--- START ---

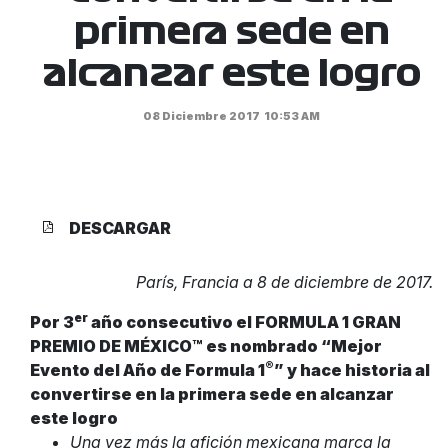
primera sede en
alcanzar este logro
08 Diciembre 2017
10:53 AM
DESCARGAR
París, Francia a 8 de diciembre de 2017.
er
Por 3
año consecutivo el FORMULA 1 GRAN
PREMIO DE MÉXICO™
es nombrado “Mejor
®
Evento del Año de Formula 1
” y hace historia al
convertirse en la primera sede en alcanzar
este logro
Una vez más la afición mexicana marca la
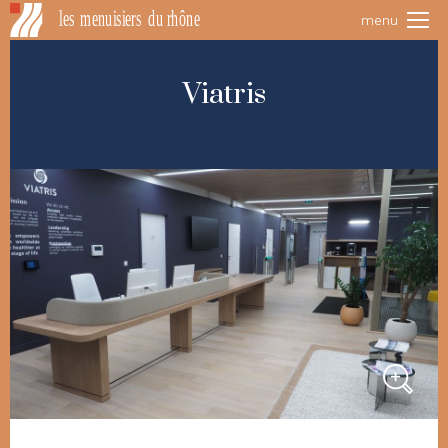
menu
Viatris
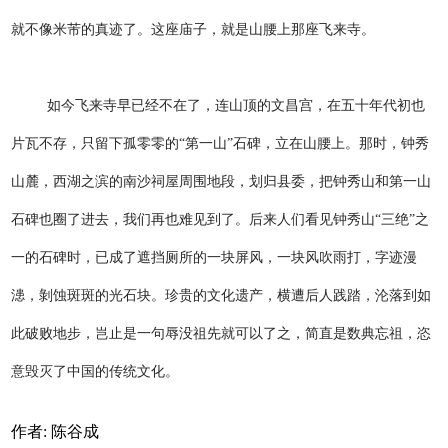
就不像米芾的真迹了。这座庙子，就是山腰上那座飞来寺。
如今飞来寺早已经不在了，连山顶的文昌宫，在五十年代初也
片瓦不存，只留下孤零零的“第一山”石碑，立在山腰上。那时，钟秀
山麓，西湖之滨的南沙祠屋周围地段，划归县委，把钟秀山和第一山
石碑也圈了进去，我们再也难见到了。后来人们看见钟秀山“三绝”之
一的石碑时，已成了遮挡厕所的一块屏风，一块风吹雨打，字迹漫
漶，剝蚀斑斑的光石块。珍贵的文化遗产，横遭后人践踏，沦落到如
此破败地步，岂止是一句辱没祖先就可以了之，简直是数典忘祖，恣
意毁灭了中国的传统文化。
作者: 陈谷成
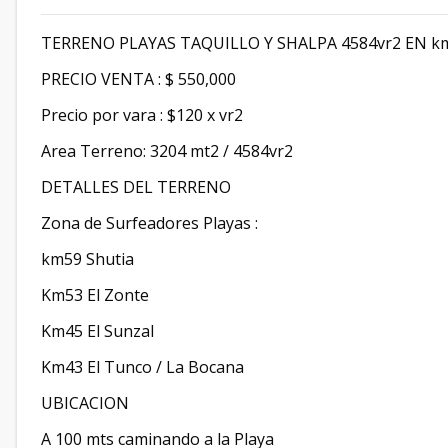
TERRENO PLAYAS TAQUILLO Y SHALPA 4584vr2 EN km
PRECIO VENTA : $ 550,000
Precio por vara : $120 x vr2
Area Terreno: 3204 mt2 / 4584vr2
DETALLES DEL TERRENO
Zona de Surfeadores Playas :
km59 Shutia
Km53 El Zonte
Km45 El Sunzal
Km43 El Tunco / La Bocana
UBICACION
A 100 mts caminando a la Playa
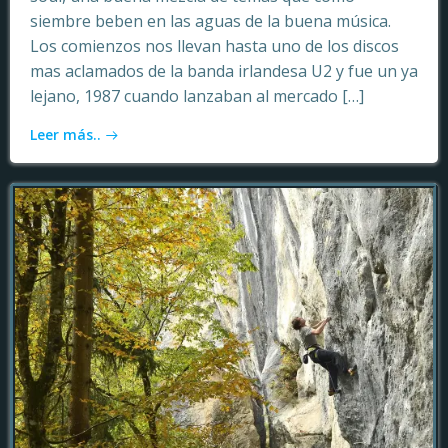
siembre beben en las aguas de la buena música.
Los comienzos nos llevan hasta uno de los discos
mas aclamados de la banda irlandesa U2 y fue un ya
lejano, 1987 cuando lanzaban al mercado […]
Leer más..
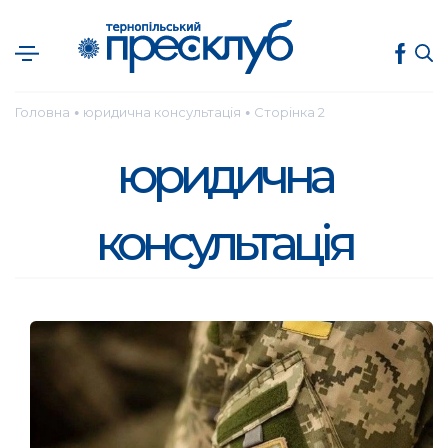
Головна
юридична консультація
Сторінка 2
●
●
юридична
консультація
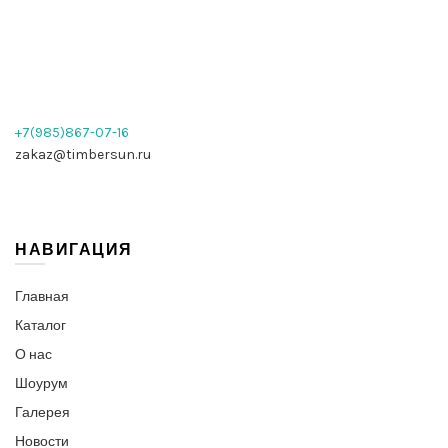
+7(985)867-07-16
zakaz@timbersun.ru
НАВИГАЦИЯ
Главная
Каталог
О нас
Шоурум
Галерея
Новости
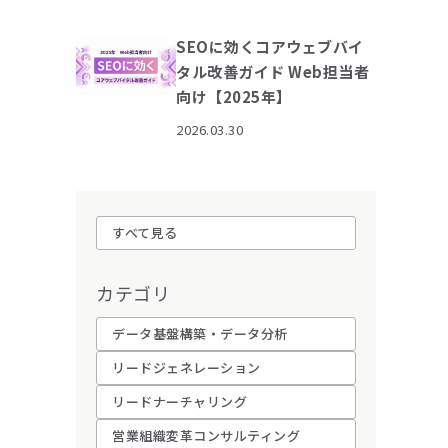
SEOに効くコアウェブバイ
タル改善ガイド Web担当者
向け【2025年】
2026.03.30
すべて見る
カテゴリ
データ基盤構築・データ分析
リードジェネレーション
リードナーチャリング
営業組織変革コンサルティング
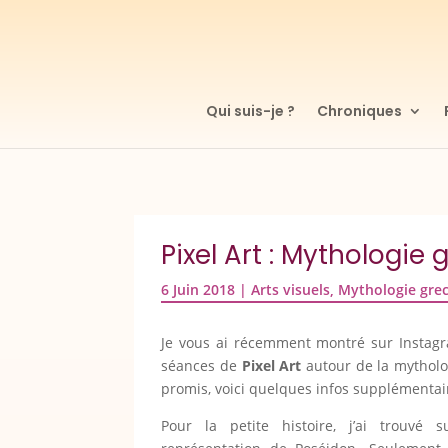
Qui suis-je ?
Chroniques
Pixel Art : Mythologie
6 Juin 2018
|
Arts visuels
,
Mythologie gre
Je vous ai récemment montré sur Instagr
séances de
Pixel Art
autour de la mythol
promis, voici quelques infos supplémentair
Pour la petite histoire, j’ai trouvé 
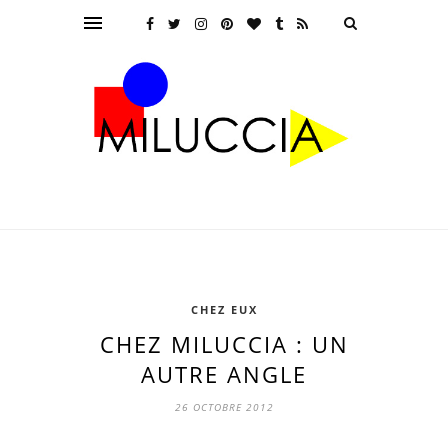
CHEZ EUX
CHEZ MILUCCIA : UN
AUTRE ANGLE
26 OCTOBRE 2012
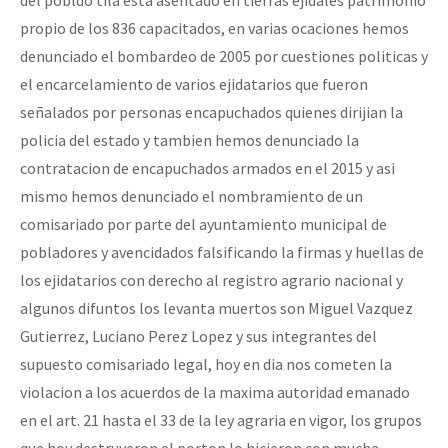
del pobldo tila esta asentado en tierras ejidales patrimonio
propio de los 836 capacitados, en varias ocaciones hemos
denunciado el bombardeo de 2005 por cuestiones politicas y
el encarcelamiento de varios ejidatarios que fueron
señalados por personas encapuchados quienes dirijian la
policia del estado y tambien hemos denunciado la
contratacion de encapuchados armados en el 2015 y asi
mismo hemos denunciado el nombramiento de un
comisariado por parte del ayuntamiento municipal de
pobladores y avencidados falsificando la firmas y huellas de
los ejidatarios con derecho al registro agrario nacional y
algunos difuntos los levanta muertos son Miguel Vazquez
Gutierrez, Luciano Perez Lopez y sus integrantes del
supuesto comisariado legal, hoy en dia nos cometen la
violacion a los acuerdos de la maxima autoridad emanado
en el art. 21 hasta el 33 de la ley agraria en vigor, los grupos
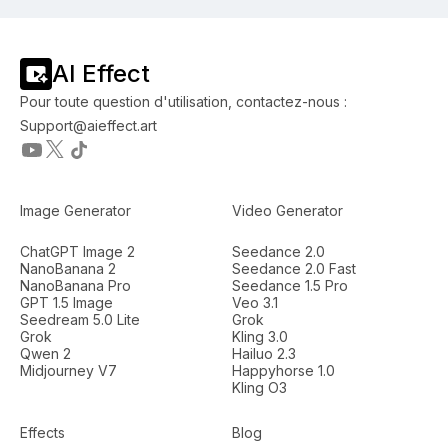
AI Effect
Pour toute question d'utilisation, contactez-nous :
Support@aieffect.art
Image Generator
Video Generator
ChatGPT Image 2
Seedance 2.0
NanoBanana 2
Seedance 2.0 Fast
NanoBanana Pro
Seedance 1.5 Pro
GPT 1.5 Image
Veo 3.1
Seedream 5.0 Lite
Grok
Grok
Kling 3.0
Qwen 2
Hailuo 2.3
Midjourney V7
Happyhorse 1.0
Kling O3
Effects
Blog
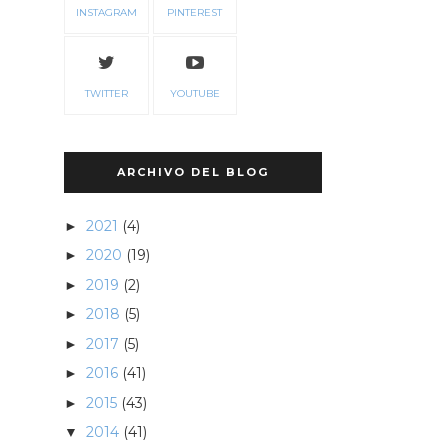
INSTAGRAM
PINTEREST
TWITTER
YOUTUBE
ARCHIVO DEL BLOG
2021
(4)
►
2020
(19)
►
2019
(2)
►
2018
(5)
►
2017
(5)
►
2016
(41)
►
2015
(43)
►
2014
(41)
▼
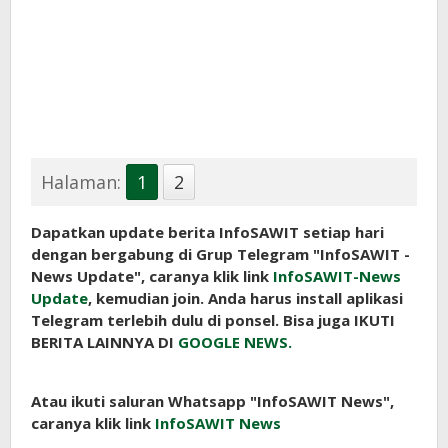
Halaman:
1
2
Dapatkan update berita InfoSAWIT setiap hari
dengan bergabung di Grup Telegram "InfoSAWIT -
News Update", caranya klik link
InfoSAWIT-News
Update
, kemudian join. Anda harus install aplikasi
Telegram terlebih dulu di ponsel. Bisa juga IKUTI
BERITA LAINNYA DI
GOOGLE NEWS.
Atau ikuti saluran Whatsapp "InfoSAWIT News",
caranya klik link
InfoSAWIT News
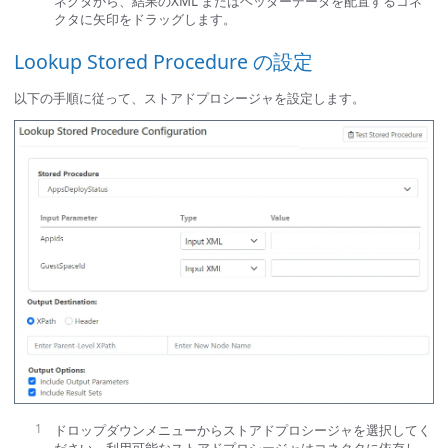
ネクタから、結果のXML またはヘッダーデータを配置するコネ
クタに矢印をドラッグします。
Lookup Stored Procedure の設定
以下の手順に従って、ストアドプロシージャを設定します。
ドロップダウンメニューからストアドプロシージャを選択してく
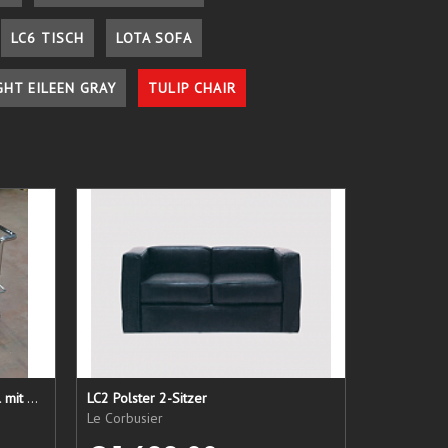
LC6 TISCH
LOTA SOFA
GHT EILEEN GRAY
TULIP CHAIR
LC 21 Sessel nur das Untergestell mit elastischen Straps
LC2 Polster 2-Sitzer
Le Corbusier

--- END ---

**Exercise details:**
All of the material above should be written out exactly as given, minus any images.

**Exercise response:**
primera sede en
alcanzar este logro
08 Diciembre 2017
10:53 AM
DESCARGAR
París, Francia a 8 de diciembre de 2017.
er
Por 3
año consecutivo el FORMULA 1 GRAN
PREMIO DE MÉXICO™
es nombrado “Mejor
®
Evento del Año de Formula 1
” y hace historia al
convertirse en la primera sede en alcanzar
este logro
Una vez más la afición mexicana marca la
menu
Viatris
就不像米芾的真迹了。这座庙子，就是山腰上那座飞来寺。
如今飞来寺早已经不在了，连山顶的文昌宫，在五十年代初也
片瓦不存，只留下孤零零的“第一山”石碑，立在山腰上。那时，钟秀
山麓，西湖之滨的南沙祠屋周围地段，划归县委，把钟秀山和第一山
石碑也圈了进去，我们再也难见到了。后来人们看见钟秀山“三绝”之
一的石碑时，已成了遮挡厕所的一块屏风，一块风吹雨打，字迹漫
漶，剝蚀斑斑的光石块。珍贵的文化遗产，横遭后人践踏，沦落到如
此破败地步，岂止是一句辱没祖先就可以了之，简直是数典忘祖，恣
意毁灭了中国的传统文化。
作者: 陈谷成
TERRENO PLAYAS TAQUILLO Y SHALPA 4584vr2 EN km
PRECIO VENTA : $ 550,000
Precio por vara : $120 x vr2
Area Terreno: 3204 mt2 / 4584vr2
DETALLES DEL TERRENO
Zona de Surfeadores Playas :
km59 Shutia
Km53 El Zonte
Km45 El Sunzal
Km43 El Tunco / La Bocana
UBICACION
A 100 mts caminando a la Playa
siembre beben en las aguas de la buena música.
Los comienzos nos llevan hasta uno de los discos
mas aclamados de la banda irlandesa U2 y fue un ya
lejano, 1987 cuando lanzaban al mercado […]
Leer más..
Головна
юридична консультація
Сторінка 2
●
●
юридична
консультація
+7(985)867-07-16
zakaz@timbersun.ru
НАВИГАЦИЯ
Главная
Каталог
О нас
Шоурум
Галерея
Новости
SEOに効くコアウェブバイ
タル改善ガイド Web担当者
向け【2025年】
2026.03.30
すべて見る
カテゴリ
データ基盤構築・データ分析
リードジェネレーション
リードナーチャリング
営業組織変革コンサルティング
Qui suis-je ?
Chroniques
Pixel Art : Mythologie
6 Juin 2018
|
Arts visuels
,
Mythologie gre
Je vous ai récemment montré sur Instagr
séances de
Pixel Art
autour de la mythol
promis, voici quelques infos supplémentair
Pour la petite histoire, j’ai trouvé 
CHEZ EUX
CHEZ MILUCCIA : UN
AUTRE ANGLE
26 OCTOBRE 2012
del pobldo tila esta asentado en tierras ejidales patrimonio
propio de los 836 capacitados, en varias ocaciones hemos
denunciado el bombardeo de 2005 por cuestiones politicas y
el encarcelamiento de varios ejidatarios que fueron
señalados por personas encapuchados quienes dirijian la
policia del estado y tambien hemos denunciado la
contratacion de encapuchados armados en el 2015 y asi
mismo hemos denunciado el nombramiento de un
comisariado por parte del ayuntamiento municipal de
pobladores y avencidados falsificando la firmas y huellas de
los ejidatarios con derecho al registro agrario nacional y
algunos difuntos los levanta muertos son Miguel Vazquez
Gutierrez, Luciano Perez Lopez y sus integrantes del
supuesto comisariado legal, hoy en dia nos cometen la
violacion a los acuerdos de la maxima autoridad emanado
en el art. 21 hasta el 33 de la ley agraria en vigor, los grupos
AI Effect
Pour toute question d'utilisation, contactez-nous :
Support@aieffect.art
Image Generator
Video Generator
ChatGPT Image 2
Seedance 2.0
NanoBanana 2
Seedance 2.0 Fast
NanoBanana Pro
Seedance 1.5 Pro
GPT 1.5 Image
Veo 3.1
Seedream 5.0 Lite
Grok
Grok
Kling 3.0
Qwen 2
Hailuo 2.3
Midjourney V7
Happyhorse 1.0
Kling O3
Effects
Blog
INSTAGRAM
PINTEREST
TWITTER
YOUTUBE
ARCHIVO DEL BLOG
2021
(4)
►
2020
(19)
►
2019
(2)
►
2018
(5)
►
2017
(5)
►
2016
(41)
►
2015
(43)
►
2014
(41)
▼
Halaman:
1
2
Dapatkan update berita InfoSAWIT setiap hari
dengan bergabung di Grup Telegram "InfoSAWIT -
News Update", caranya klik link
InfoSAWIT-News
Update
, kemudian join. Anda harus install aplikasi
Telegram terlebih dulu di ponsel. Bisa juga IKUTI
BERITA LAINNYA DI
GOOGLE NEWS.
Atau ikuti saluran Whatsapp "InfoSAWIT News",
caranya klik link
InfoSAWIT News
ネクタから、結果のXML またはヘッダーデータを配置するコネ
クタに矢印をドラッグします。
Lookup Stored Procedure の設定
以下の手順に従って、ストアドプロシージャを設定します。
ドロップダウンメニューからストアドプロシージャを選択してく
LC6 TISCH
LOTA SOFA
GHT EILEEN GRAY
TULIP CHAIR
LC 21 Sessel nur das Untergestell mit elastischen Straps
LC2 Polster 2-Sitzer
Le Corbusier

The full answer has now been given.